Academic Turnarounds: Restoring Vitality to Challenged American Colleges and Universities
Smith, G. A. (2009). [Review of the book Academic turnarounds: Restoring vitality to challenged American colleges and universities, edited by Terrence MacTaggart]. The Christian Librarian, 52, 121.
Academic Turnarounds: Restoring Vitality to Challenged American Colleges and Universities, edited by Terrence MacTaggart. Westport, CT: Praeger, 2007. 129 pp. $44.95; ISBN 978-0-275-98806-7.
Recent economic conditions have provided not-so-gentle reminders that institutions of higher education are fragile. This generalization is perhaps more true of faith-based colleges and universities than their non-religious counterparts. In this context, Terrence MacTaggart’s Academic Turnarounds is timely reading for many Christian institutions. MacTaggart, formerly a university chancellor and currently a higher education consultant, has assembled a collection of original essays that prescribe a course of responsible action for leaders of institutions in distress.

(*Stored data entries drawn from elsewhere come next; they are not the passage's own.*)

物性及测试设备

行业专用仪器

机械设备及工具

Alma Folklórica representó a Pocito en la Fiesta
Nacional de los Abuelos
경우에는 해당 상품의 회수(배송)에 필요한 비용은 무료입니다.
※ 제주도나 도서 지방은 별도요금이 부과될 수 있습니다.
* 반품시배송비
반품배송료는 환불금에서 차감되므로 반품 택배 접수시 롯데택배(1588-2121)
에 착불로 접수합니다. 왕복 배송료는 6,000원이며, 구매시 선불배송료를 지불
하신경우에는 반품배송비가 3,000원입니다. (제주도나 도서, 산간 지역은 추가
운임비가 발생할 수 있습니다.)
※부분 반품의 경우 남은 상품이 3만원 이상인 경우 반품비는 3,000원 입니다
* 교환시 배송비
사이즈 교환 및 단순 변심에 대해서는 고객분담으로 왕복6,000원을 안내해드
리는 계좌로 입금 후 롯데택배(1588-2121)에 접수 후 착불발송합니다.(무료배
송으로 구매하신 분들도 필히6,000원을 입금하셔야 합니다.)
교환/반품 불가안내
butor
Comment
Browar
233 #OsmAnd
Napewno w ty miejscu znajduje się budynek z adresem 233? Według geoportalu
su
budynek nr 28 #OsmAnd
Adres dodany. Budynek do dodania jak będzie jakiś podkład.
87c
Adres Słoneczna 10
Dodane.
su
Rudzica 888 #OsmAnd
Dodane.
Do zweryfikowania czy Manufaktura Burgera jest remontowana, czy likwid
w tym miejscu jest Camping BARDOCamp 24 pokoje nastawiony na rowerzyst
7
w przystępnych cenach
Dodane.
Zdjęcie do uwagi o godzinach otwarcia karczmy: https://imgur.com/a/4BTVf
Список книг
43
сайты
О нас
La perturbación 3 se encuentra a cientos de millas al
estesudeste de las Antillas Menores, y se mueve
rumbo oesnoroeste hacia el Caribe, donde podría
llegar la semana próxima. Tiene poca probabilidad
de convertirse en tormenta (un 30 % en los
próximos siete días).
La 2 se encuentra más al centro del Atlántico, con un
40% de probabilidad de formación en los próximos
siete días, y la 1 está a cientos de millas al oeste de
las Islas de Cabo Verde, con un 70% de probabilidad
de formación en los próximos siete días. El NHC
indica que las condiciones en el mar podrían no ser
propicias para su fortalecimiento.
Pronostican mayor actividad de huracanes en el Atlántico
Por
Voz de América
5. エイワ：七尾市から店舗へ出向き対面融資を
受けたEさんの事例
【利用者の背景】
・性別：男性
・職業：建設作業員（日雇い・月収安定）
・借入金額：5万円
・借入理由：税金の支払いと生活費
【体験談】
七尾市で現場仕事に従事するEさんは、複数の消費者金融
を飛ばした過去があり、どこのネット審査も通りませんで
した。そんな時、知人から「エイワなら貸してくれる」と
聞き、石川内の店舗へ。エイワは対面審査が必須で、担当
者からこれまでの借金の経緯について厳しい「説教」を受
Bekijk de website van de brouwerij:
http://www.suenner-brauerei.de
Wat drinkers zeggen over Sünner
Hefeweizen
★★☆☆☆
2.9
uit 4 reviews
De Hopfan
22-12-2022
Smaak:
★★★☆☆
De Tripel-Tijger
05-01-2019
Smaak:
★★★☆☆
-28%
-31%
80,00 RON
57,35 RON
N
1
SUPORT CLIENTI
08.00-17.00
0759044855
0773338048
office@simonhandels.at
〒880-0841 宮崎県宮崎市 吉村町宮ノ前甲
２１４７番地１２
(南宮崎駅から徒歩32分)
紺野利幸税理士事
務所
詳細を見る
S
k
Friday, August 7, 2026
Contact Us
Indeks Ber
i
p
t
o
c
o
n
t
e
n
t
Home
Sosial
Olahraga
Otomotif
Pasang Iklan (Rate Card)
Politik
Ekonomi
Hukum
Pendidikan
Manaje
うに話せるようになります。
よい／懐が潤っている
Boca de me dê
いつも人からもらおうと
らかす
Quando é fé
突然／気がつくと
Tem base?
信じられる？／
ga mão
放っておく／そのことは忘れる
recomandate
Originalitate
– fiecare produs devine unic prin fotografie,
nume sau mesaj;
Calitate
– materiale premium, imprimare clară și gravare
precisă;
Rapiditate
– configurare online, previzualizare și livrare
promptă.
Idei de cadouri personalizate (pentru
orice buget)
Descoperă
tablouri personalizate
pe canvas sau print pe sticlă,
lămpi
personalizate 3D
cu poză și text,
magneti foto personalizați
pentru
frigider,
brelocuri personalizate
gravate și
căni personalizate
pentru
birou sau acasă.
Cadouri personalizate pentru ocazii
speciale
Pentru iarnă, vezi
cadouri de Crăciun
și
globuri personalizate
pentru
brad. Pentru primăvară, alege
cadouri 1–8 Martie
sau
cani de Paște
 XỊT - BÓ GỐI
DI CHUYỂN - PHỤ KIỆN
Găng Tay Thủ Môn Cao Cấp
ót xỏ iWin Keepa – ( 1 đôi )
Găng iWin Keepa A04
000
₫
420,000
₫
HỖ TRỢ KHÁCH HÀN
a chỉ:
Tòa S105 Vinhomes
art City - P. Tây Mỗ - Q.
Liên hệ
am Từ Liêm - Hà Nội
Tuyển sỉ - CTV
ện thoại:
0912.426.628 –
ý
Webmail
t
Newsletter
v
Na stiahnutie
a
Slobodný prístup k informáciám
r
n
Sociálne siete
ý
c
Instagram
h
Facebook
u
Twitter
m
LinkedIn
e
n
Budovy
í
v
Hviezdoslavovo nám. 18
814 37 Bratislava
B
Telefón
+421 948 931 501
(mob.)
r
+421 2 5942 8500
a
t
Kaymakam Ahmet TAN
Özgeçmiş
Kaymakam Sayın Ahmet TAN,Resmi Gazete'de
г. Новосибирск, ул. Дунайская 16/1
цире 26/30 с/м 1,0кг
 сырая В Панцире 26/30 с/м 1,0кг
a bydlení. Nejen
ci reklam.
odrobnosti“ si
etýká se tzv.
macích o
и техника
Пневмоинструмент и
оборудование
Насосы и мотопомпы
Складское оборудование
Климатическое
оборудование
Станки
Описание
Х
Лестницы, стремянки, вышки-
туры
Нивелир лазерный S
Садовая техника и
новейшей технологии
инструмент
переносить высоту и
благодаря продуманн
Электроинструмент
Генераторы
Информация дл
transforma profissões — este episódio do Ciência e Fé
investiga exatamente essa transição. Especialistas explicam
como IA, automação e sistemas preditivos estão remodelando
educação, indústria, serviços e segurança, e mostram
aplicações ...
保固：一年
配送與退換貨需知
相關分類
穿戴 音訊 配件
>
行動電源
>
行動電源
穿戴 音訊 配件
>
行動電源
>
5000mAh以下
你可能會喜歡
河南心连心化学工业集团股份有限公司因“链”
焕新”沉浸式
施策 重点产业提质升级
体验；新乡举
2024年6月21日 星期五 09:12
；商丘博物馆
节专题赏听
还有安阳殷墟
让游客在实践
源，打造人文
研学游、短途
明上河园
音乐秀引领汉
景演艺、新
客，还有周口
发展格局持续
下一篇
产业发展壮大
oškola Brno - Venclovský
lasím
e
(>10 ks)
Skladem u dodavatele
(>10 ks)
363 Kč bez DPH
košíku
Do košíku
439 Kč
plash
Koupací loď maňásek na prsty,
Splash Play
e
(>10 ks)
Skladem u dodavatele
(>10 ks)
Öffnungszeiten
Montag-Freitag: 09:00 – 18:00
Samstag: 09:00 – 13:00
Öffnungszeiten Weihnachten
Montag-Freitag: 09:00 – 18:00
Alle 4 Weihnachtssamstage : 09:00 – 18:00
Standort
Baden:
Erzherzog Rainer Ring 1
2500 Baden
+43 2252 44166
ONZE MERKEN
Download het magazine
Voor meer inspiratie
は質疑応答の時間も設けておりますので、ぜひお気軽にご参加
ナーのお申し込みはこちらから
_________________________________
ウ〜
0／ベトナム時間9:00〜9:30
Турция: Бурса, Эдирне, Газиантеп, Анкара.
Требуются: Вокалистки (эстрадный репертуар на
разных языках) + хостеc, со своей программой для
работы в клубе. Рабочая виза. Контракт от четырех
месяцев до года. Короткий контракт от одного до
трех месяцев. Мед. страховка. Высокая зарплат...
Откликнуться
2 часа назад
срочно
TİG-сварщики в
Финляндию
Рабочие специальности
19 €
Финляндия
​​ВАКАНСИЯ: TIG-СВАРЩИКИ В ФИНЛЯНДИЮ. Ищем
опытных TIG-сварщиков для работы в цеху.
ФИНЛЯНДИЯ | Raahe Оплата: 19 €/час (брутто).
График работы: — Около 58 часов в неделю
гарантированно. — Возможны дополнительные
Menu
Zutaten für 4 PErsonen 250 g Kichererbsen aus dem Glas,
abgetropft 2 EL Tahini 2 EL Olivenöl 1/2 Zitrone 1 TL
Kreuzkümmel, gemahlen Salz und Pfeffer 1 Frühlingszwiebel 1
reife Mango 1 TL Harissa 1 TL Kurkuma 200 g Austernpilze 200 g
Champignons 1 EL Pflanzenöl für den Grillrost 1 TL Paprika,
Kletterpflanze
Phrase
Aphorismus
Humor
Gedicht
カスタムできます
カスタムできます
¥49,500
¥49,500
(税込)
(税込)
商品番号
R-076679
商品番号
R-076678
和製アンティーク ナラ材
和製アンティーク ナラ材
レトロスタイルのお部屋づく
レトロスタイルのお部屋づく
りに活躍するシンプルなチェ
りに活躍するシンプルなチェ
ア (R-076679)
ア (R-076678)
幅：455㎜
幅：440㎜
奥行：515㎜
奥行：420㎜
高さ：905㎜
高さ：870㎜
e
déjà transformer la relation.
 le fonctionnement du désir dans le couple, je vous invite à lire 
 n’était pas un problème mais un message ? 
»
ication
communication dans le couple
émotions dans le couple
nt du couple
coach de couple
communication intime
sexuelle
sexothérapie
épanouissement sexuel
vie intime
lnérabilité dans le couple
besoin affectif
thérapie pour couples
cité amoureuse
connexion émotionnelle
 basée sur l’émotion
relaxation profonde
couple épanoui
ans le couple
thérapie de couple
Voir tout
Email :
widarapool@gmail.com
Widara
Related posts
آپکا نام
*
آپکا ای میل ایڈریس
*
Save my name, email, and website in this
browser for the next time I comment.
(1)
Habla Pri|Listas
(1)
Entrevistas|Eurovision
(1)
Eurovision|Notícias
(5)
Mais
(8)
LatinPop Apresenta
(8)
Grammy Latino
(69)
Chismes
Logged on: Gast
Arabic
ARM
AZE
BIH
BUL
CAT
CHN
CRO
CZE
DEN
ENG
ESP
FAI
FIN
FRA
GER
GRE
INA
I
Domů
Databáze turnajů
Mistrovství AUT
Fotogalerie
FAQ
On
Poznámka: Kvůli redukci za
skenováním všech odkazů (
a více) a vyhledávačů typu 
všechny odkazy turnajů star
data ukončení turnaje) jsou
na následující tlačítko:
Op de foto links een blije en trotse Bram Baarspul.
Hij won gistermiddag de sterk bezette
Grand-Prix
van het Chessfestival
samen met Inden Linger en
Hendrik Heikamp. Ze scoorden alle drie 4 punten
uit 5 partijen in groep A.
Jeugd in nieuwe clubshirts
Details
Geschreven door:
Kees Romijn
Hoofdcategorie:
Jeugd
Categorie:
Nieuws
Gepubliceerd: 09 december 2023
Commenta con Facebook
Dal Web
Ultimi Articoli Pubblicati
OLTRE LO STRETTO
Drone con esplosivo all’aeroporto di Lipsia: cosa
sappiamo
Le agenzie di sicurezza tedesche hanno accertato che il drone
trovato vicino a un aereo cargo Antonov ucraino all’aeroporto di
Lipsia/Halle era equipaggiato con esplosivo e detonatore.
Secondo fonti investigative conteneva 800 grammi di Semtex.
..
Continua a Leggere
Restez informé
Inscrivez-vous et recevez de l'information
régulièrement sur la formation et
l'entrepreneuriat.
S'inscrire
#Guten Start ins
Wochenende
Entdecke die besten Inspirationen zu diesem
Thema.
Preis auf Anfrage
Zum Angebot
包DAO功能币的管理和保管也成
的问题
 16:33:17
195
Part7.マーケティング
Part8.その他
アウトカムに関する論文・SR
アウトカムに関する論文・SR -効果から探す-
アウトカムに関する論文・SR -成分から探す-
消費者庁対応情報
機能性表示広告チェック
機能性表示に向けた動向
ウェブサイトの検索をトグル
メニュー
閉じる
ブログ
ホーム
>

Contrary to what one might think, indicators of distress are not exclusively financial. But whatever the nature of a college or university’s challenges, the turnaround process cannot begin until trustees and executives make a frank admission of the trouble in which their institution finds itself. MacTaggart’s turnaround model proceeds through three stages: financial recovery, marketing and branding, and academic revitalization. Each stage is covered in a separate chapter within the book’s first section. The latter two sections of the book deal with special topics (financial matters; public institutions) and lessons for leaders (agenda for a new president; advice for trustees, donors, and accreditors).
Academic Turnarounds is appropriate reading for college and university leaders—presidents, trustees, senior administrators, and faculty members. With the exception of the technicality inherent to the chapter on finances, it is quite readable. The work contains an index and each chapter concludes with a limited number of bibliographic references. The contributors’ findings and recommendations are based on study of some 40 institutions “that had reputations for having dramatically improved themselves” (p. viii). These institutions represent the diversity of American higher education with the exception of community colleges and for-profit institutions.
This book is highly recommended for those who perceive that their institutions are (or may be) in distress. MacTaggart and his colleagues tackle the subject candidly, having personally observed and participated in institutional turnarounds. Readers who are interested in this book may also consider Turnaround: Leading Stressed Colleges and Universities to Excellence (Johns Hopkins University Press, 2009), a longer collection that is less cohesive and readable, but nonetheless offers useful insights.